The board's fiduciary obligations, at least theoretically, require that the board examine nominees each year to determine whether they are qualified to serve on the board. In at least one case, however, the right to sit on the board has become contractual.
According to the proxy statement filed by FBR Capital noted that its former CEO (he stepped down on January 1, 2009, would nonetheless have a contractual right to be nominated to the board for three years. As the proxy statement notes:
- It is expected that Mr. Billings will continue to have active involvement in crucial business development and relationship management aspects of our company's business, and will help to grow and strengthen our company's current and future client relationships. In consideration of these efforts and to incentivize these actions, our company has entered into the Director Agreement, which provides that for three years (i) our company will nominate Mr. Billings to serve as a Board member, (ii) Mr. Billings will receive an annual Chairman's fee of $400,000, at the same time and in the same form as the fees paid to other Board members generally, no later than March 15 of each year following the calendar year in which Mr. Billings earned this fee and (iii) Mr. Billings will be eligible to receive an annual bonus.

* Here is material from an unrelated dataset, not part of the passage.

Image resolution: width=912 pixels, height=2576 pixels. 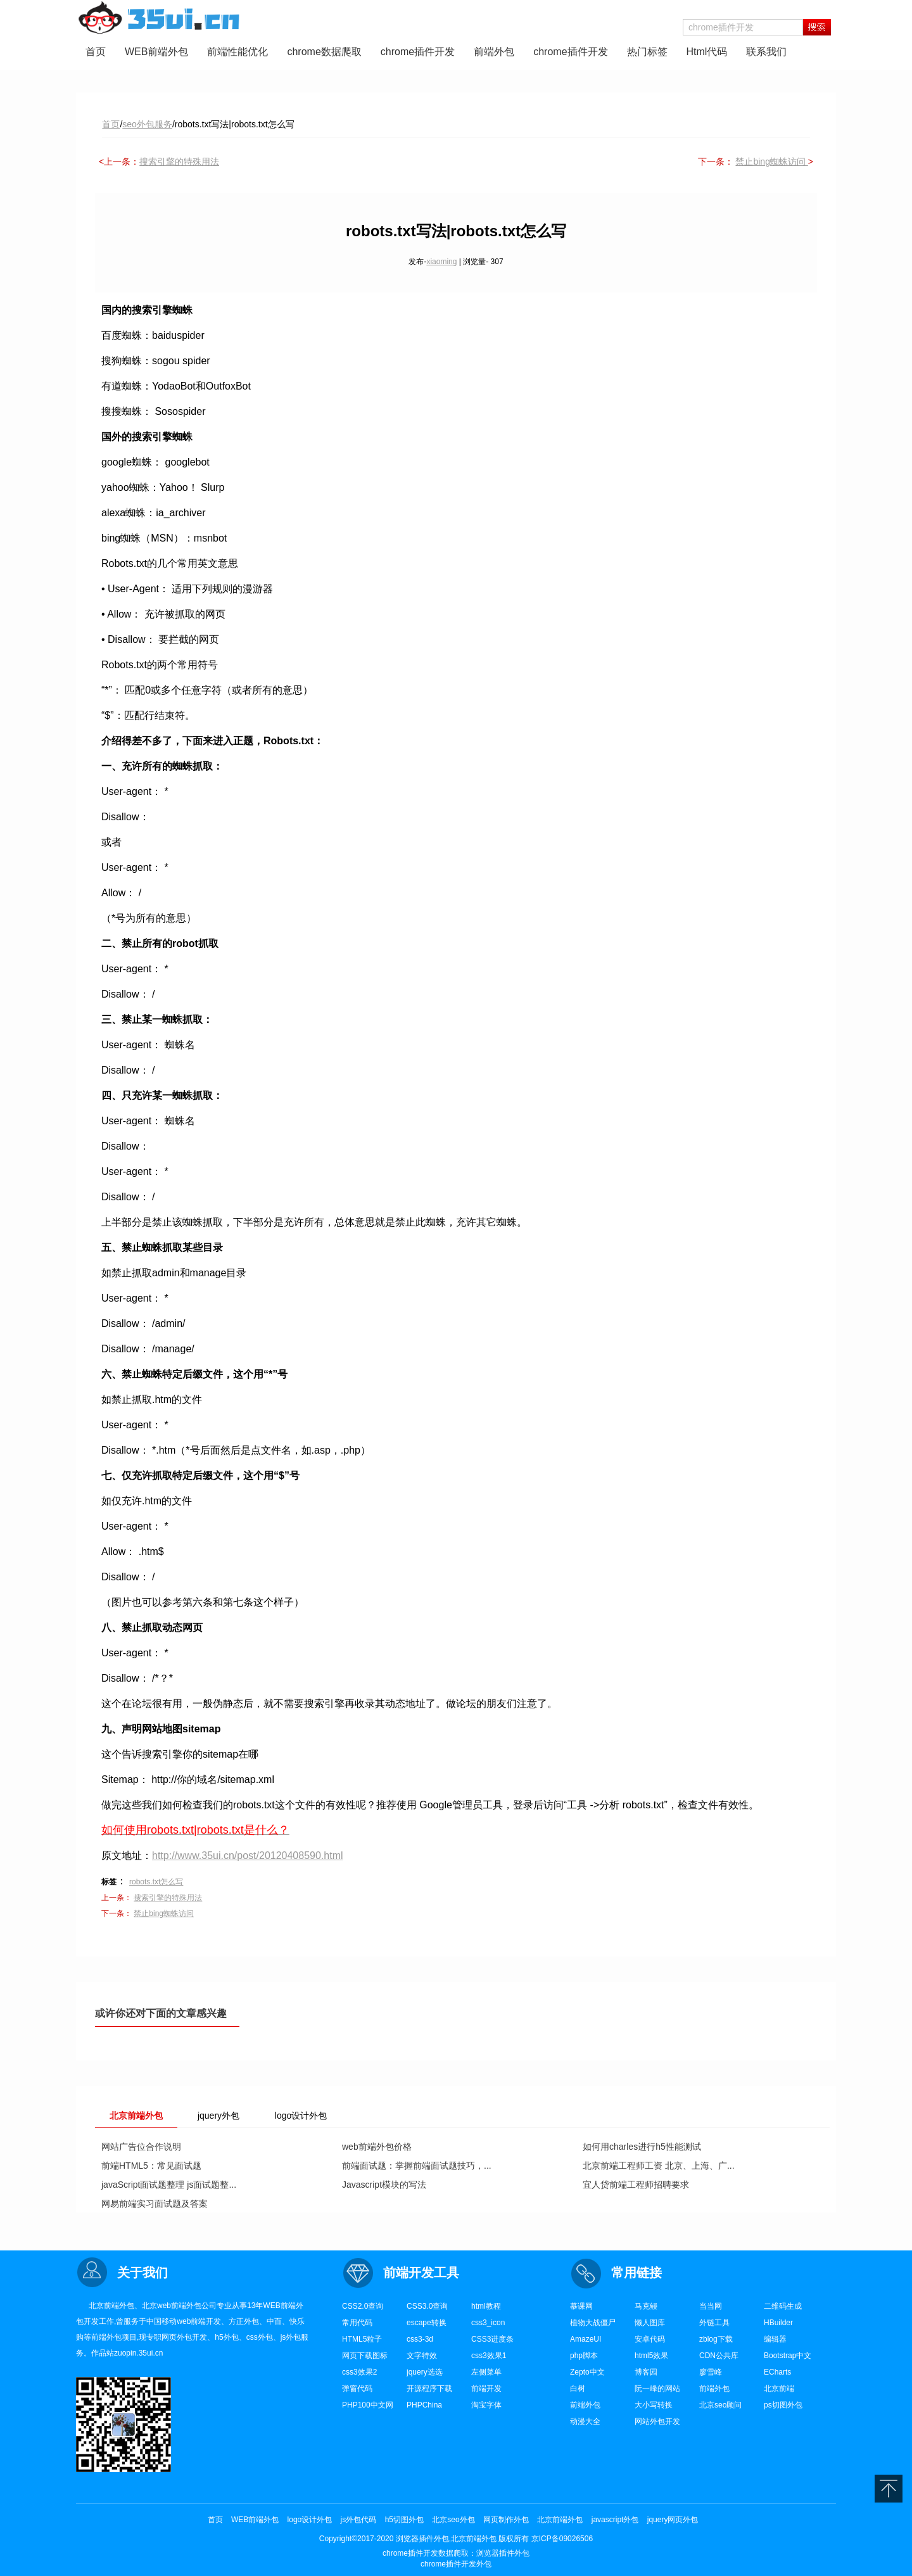 What do you see at coordinates (506, 2519) in the screenshot?
I see `网页制作外包` at bounding box center [506, 2519].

In general, contractual provisions cannot override fiduciary duties. If a board decides that it is not in the best interests of the company to renominate a particular director, they will usually have a legal duty not to do so, irrespective of contractual obligations. The director who is not nominated may, however, have a claim for damages as a result of breach of the contract.
Nonetheless, it is a bad practice to put the company in a position of having to breach a contract if its fiduciary duties so require. Better to decide on the qualification of nominees on an annual basis, without any contractual obligations.